▶ **WHAT IS NEEDED**
For the entries below, repeat exactly each line starting with the one that contains "A-frame tiny home, nestled" and going on through the one that contains "evaluate both the advantages and challenges", and no others.

(Dataset excerpts)
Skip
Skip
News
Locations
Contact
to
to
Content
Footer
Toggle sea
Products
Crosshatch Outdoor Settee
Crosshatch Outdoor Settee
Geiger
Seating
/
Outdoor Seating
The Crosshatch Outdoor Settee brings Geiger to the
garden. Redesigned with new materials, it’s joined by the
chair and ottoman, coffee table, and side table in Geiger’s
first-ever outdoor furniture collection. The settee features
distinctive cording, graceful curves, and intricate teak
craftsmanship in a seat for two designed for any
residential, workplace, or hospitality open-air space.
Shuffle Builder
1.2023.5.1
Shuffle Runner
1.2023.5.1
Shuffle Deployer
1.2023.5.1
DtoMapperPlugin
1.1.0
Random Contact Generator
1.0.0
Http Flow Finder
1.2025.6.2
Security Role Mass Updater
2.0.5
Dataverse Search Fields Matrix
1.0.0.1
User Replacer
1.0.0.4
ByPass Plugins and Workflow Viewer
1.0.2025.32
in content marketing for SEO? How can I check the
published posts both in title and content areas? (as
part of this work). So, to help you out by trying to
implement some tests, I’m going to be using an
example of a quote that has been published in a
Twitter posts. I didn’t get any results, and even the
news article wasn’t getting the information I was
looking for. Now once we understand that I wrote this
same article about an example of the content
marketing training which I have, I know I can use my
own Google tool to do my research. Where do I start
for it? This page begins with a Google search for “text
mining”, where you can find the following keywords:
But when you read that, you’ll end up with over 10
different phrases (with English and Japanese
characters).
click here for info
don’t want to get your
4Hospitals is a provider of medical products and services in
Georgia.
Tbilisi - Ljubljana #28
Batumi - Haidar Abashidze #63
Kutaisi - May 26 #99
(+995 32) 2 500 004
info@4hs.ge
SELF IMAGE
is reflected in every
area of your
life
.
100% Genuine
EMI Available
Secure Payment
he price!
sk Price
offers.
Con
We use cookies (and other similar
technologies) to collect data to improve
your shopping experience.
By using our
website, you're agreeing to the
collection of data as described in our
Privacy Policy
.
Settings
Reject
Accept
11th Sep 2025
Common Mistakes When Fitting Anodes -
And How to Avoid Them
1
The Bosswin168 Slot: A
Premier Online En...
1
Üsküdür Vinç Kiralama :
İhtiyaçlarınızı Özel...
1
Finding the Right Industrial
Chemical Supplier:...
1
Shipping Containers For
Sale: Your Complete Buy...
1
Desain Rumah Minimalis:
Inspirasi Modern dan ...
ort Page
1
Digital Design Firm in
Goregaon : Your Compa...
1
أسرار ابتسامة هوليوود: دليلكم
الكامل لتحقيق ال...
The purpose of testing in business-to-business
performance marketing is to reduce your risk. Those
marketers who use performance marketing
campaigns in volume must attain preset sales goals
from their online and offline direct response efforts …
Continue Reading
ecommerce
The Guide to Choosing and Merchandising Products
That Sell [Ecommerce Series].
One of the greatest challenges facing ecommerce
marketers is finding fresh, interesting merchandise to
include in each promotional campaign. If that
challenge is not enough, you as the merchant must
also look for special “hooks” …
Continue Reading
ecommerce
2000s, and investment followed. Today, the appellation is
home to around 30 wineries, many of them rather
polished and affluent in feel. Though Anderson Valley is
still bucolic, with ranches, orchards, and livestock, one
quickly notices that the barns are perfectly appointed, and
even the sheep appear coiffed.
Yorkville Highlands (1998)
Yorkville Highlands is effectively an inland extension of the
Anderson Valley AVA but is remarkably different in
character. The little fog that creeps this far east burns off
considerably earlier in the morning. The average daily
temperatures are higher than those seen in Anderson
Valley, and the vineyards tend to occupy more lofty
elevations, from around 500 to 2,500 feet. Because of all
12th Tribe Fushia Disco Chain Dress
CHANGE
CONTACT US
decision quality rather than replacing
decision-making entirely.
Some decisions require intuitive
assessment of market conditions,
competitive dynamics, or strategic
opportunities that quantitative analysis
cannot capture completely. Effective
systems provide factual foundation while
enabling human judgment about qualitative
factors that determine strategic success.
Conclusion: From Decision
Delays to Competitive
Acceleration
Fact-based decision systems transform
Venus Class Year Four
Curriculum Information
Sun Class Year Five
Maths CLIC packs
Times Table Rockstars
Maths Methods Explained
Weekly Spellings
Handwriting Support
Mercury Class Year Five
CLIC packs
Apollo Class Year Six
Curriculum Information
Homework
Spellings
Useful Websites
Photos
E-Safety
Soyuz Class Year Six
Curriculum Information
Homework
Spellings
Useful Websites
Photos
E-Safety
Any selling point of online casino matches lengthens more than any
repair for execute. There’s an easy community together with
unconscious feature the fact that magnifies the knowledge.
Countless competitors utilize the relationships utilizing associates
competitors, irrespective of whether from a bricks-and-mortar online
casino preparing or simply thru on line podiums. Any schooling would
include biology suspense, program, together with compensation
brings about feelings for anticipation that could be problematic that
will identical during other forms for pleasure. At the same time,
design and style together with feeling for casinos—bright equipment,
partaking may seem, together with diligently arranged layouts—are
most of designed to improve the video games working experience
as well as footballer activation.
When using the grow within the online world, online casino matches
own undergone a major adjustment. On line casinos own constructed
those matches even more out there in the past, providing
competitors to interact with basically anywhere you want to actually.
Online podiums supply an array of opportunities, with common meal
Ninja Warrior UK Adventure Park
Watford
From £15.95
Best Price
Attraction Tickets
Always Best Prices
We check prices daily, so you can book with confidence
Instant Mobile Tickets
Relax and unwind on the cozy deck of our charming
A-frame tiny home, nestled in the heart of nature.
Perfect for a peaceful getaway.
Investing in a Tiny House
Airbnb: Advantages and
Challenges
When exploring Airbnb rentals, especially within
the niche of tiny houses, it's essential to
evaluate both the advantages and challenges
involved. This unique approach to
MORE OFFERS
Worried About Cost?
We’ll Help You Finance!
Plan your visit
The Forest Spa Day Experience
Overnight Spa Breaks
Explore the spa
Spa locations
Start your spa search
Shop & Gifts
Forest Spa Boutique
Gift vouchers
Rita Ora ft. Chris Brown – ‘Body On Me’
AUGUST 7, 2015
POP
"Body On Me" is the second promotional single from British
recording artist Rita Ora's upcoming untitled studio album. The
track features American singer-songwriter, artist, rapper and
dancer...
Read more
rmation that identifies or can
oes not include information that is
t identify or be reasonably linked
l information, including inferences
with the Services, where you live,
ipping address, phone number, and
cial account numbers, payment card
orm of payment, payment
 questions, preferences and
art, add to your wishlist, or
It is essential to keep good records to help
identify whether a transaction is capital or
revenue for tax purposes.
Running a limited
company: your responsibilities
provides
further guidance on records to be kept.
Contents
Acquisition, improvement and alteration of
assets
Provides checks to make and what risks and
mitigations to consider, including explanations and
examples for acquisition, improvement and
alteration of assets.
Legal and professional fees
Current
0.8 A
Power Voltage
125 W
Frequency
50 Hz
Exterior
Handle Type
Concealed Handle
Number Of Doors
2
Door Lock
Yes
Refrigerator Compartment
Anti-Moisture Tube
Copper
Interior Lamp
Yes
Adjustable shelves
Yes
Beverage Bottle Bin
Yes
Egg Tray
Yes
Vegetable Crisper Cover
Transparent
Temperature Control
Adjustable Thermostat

▶ **WORKED SOLUTION**
A-frame tiny home, nestled in the heart of nature.
Perfect for a peaceful getaway.
Investing in a Tiny House
Airbnb: Advantages and
Challenges
When exploring Airbnb rentals, especially within
the niche of tiny houses, it's essential to
evaluate both the advantages and challenges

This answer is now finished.